4.1.2 FinTech Mechanism
FinTech mechanisms can help businesses grow, evolve, and improve. FinTech also causes financial industry disruption. Additionally, implementing IT for finance can result in increased business competition. Fintech disrupts (1.9 percent), implements IT in finance (67.9%), and creates corporate competitiveness, according to survey data (5.2 percent).

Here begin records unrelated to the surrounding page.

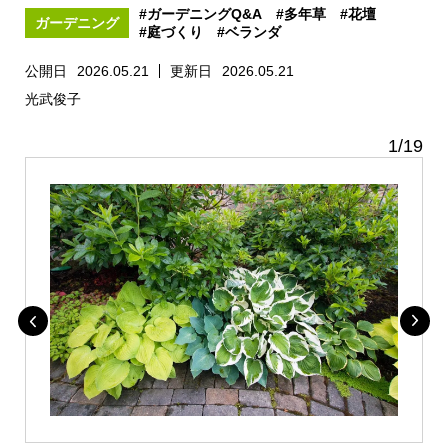
#ガーデニングQ&A
#多年草
#花壇
ガーデニング
#庭づくり
#ベランダ
公開日
2026.05.21
更新日
2026.05.21
光武俊子
1
/
19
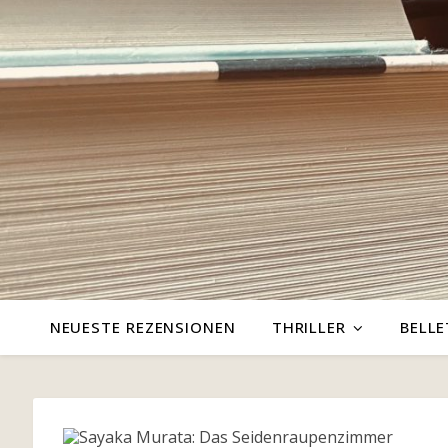
NEUESTE REZENSIONEN
THRILLER
BELLE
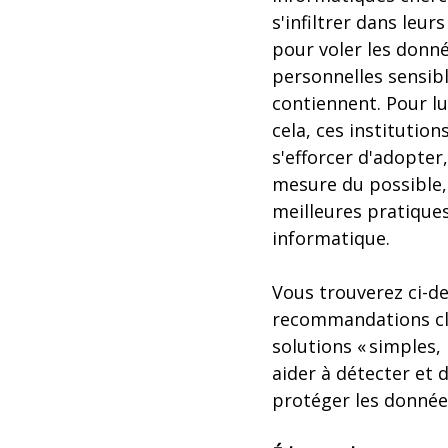
s'infiltrer dans leur
pour voler les donn
personnelles sensibl
contiennent. Pour lu
cela, ces institution
s'efforcer d'adopter,
mesure du possible,
meilleures pratiques
informatique.
Vous trouverez ci-d
recommandations clé
solutions « simples,
aider à détecter et
protéger les donnée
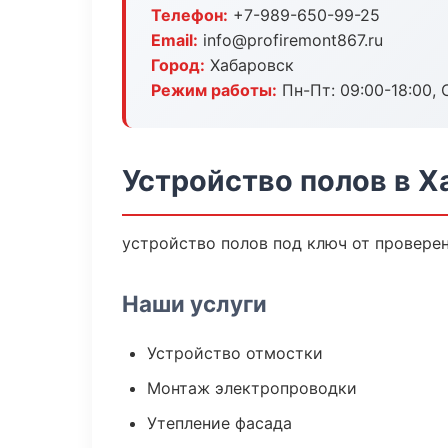
Телефон:
+7-989-650-99-25
Email:
info@profiremont867.ru
Город:
Хабаровск
Режим работы:
Пн-Пт: 09:00-18:00, С
Устройство полов в Х
устройство полов под ключ от провере
Наши услуги
Устройство отмостки
Монтаж электропроводки
Утепление фасада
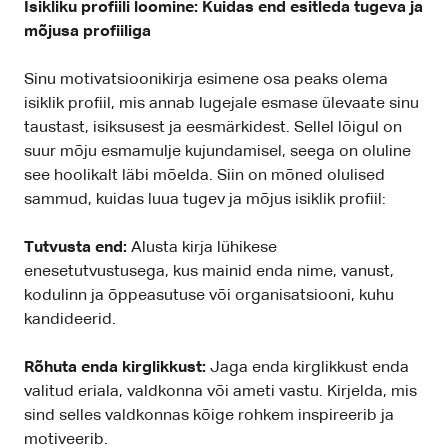
Isikliku profiili loomine: Kuidas end esitleda tugeva ja
mõjusa profiiliga
Sinu motivatsioonikirja esimene osa peaks olema
isiklik profiil, mis annab lugejale esmase ülevaate sinu
taustast, isiksusest ja eesmärkidest. Sellel lõigul on
suur mõju esmamulje kujundamisel, seega on oluline
see hoolikalt läbi mõelda. Siin on mõned olulised
sammud, kuidas luua tugev ja mõjus isiklik profiil:
Tutvusta end:
Alusta kirja lühikese
enesetutvustusega, kus mainid enda nime, vanust,
kodulinn ja õppeasutuse või organisatsiooni, kuhu
kandideerid.
Rõhuta enda kirglikkust:
Jaga enda kirglikkust enda
valitud eriala, valdkonna või ameti vastu. Kirjelda, mis
sind selles valdkonnas kõige rohkem inspireerib ja
motiveerib.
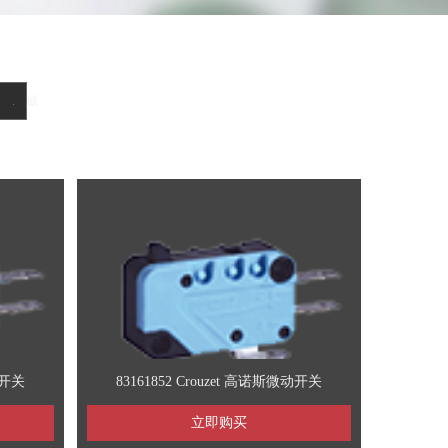
品
产品
ENSE产品
k产品
euze产品
POP产品
AVDEL产品
威朗产品
动开关
83161852 Crouzet 高诺斯微动开关
立即购买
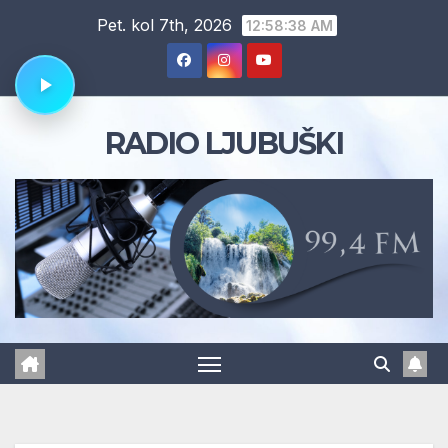
Skip
Pet. kol 7th, 2026
12:58:38 AM
to
content
RADIO LJUBUŠKI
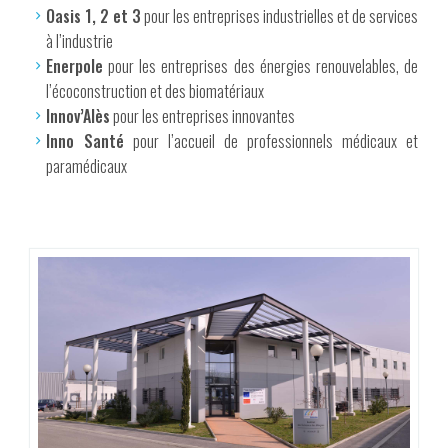
Oasis 1, 2 et 3
pour les entreprises industrielles et de services
à l’industrie
Enerpole
pour les entreprises des énergies renouvelables, de
l’écoconstruction et des biomatériaux
Innov’Alès
pour les entreprises innovantes
Inno Santé
pour l’accueil de professionnels médicaux et
paramédicaux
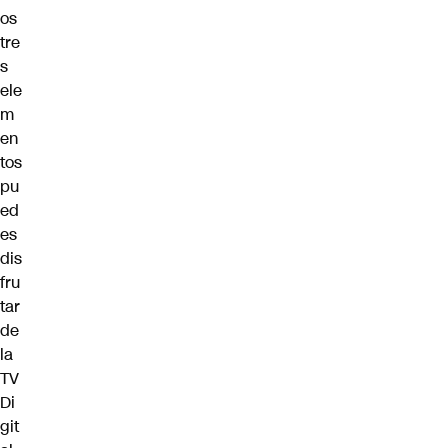
os
tre
s
ele
m
en
tos
pu
ed
es
dis
fru
tar
de
la
TV
Di
git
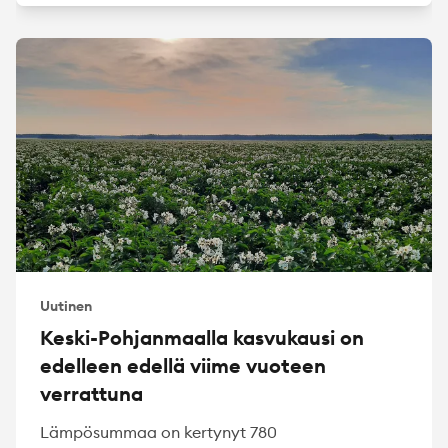
Uutinen
Keski-Pohjanmaalla kasvukausi on
edelleen edellä viime vuoteen
verrattuna
Lämpösummaa on kertynyt 780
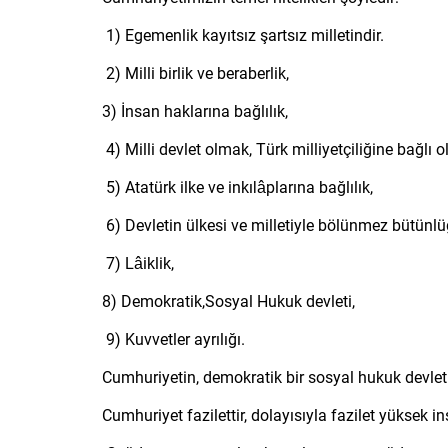
1) Egemenlik kayıtsız şartsız milletindir.
2) Milli birlik ve beraberlik,
3) İnsan haklarına bağlılık,
4) Milli devlet olmak, Türk milliyetçiliğine bağlı 
5) Atatürk ilke ve inkılâplarına bağlılık,
6) Devletin ülkesi ve milletiyle bölünmez bütünlü
7) Lâiklik,
8) Demokratik,Sosyal Hukuk devleti,
9) Kuvvetler ayrılığı.
Cumhuriyetin, demokratik bir sosyal hukuk devlet
Cumhuriyet fazilettir, dolayısıyla fazilet yüksek 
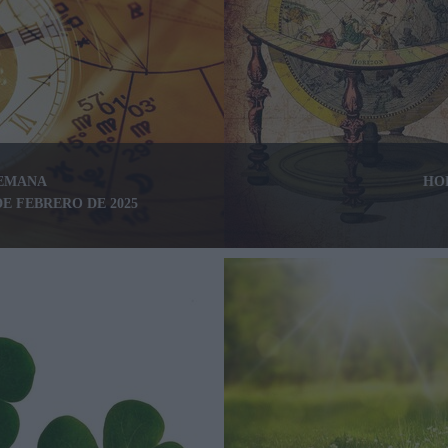
SEMANA
HO
DE FEBRERO DE 2025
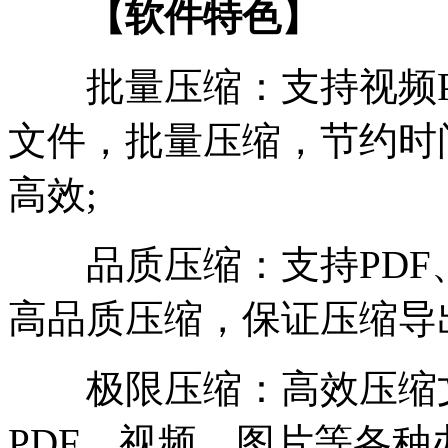
【软件特色】
批量压缩：支持视频P
文件，批量压缩，节约时
高效;
品质压缩：支持PDF
高品质压缩，保证压缩导
极限压缩：高效压缩文
PDF、视频、图片等各种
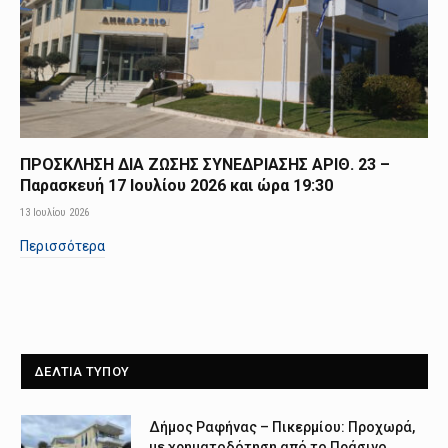
ΠΡΟΣΚΛΗΣΗ ΔΙΑ ΖΩΣΗΣ ΣΥΝΕΔΡΙΑΣΗΣ ΑΡΙΘ. 23 –
Παρασκευή 17 Ιουλίου 2026 και ώρα 19:30
13 Ιουλίου 2026
Περισσότερα
ΔΕΛΤΙΑ ΤΥΠΟΥ
Δήμος Ραφήνας – Πικερμίου: Προχωρά,
με χρηματοδότηση από το Πράσινο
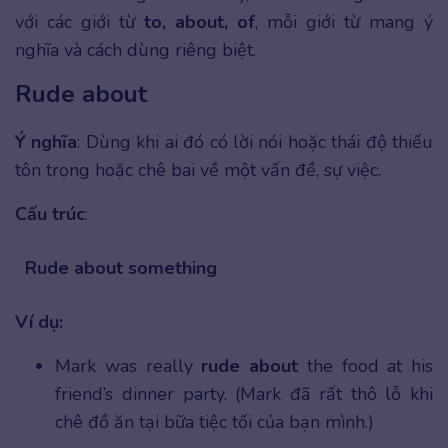
với các giới từ
to, about, of
, mỗi giới từ mang ý
nghĩa và cách dùng riêng biệt.
Rude about
Ý nghĩa
: Dùng khi ai đó có lời nói hoặc thái độ thiếu
tôn trọng hoặc chê bai về một vấn đề, sự việc.
Cấu trúc
:
Rude about something
Ví dụ:
Mark was really
rude about
the food at his
friend’s dinner party. (Mark đã rất thô lỗ khi
chê đồ ăn tại bữa tiệc tối của bạn mình.)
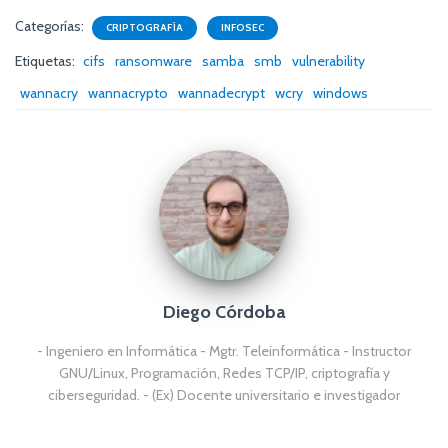
Categorías:
CRIPTOGRAFÍA
INFOSEC
Etiquetas:
cifs
ransomware
samba
smb
vulnerability
wannacry
wannacrypto
wannadecrypt
wcry
windows
Diego Córdoba
- Ingeniero en Informática - Mgtr. Teleinformática - Instructor
GNU/Linux, Programación, Redes TCP/IP, criptografía y
ciberseguridad. - (Ex) Docente universitario e investigador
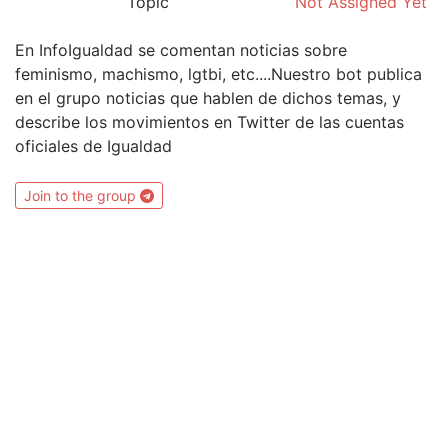
Topic
Not Assigned Yet
En InfoIgualdad se comentan noticias sobre
feminismo, machismo, lgtbi, etc....Nuestro bot publica
en el grupo noticias que hablen de dichos temas, y
describe los movimientos en Twitter de las cuentas
oficiales de Igualdad
Join to the group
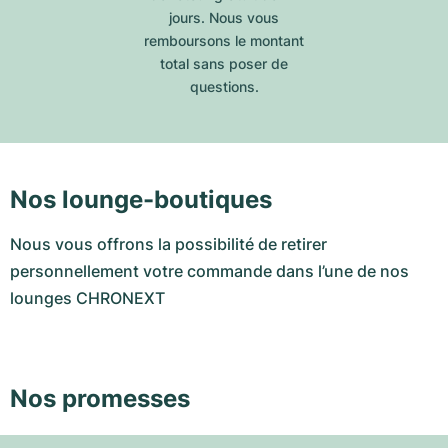
jours. Nous vous
remboursons le montant
total sans poser de
questions.
Nos lounge-boutiques
Nous vous offrons la possibilité de retirer
personnellement votre commande dans l’une de nos
lounges CHRONEXT
Nos promesses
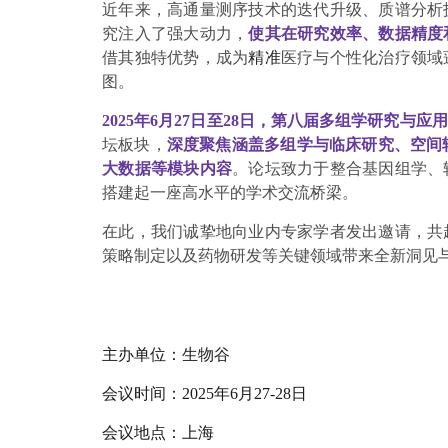
近年来，高通量测序技术的迭代升级、质谱分析
究注入了强大动力，
使其在研究效率、数据精度
借其独特优势，成为
精准
医疗与个性化治疗领域
图。
2025年6月27日至28日，第八届多组学研究与
坛板块，
深度聚焦涵盖多组学与临床研究、空间
大数据等模块内容
。论坛致力于整合基因组学、
搭建起一座高水平的学术交流桥梁。
在此，我们诚挚地向业内专家学者发出邀请，共
策略制定以及药物研发等关键领域带来全新洞见
会议介绍
主办单位：
生物谷
会议时间：2025年6月27-28日
会议地点：上海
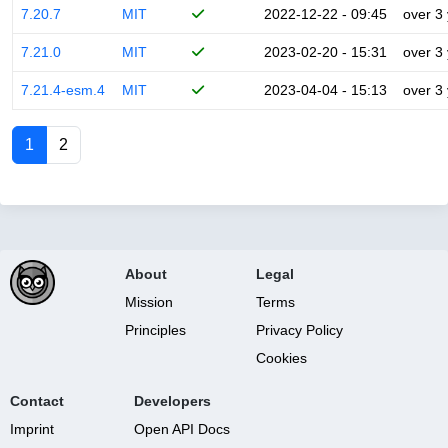
7.20.7
MIT
2022-12-22 - 09:45
over 3
7.21.0
MIT
2023-02-20 - 15:31
over 3
7.21.4-esm.4
MIT
2023-04-04 - 15:13
over 3
1
2
About
Legal
Mission
Terms
Principles
Privacy Policy
Cookies
Contact
Developers
Imprint
Open API Docs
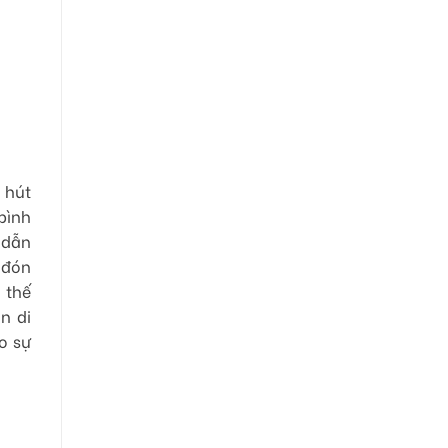
 hút
bình
 dẫn
 đón
 thế
n di
o sự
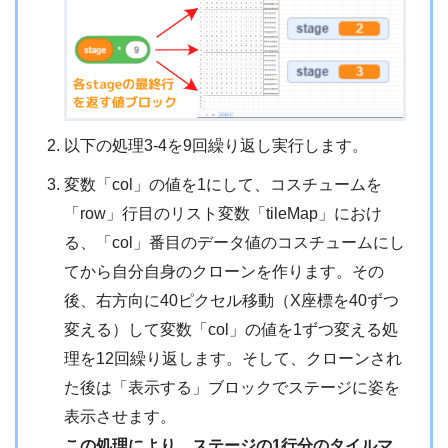
以下の処理3-4を9回繰り返し実行します。
変数「col」の値を1にして、コスチュームを
「row」行目のリスト変数「tileMap」におけ
る、「col」番目のデータ値のコスチュームにし
てから自分自身のクローンを作ります。その
後、右方向に40ピクセル移動（X座標を40ずつ
変える）して変数「col」の値を1ずつ変える処
理を12回繰り返します。そして、クローンされ
た後は「表示する」ブロックでステージに姿を
表示させます。
この処理により、ステージの1行分のタイルマ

4.1.3 Technological Innovation
FinTech is a technology advancement that results from financial sector business innovation, resulting in new services/products, procedures, and business models. According to the findings of the survey, Fintech innovation resulted in 37.6% new services and products. In addition, 33.8 percent of FinTech creates new business models, according to the survey data. Finally, 28.6% of technology innovation results in a new financial business procedure.
Conclusion
The goal of this study is to create a conceptual framework for presenting the FinTech mechanism's involvement in technical innovation in the financial services industry. The findings of this study show that defining FinTech as an IT application for finance based on its mechanism will result in a wide range of technical breakthroughs in the financial services industry. This study's conceptual framework for FinTech was built on various underlying theories and corroborated the survey's findings. The main constructs in the FinTech idea are the Business Driver, Fintech Mechanism, and Technological Innovation. Finally, the FinTech conceptual framework developed as a result of this research will aid future Fintech development for practitioners and scholars. FinTech's conceptual framework can be tested in the future through actual research.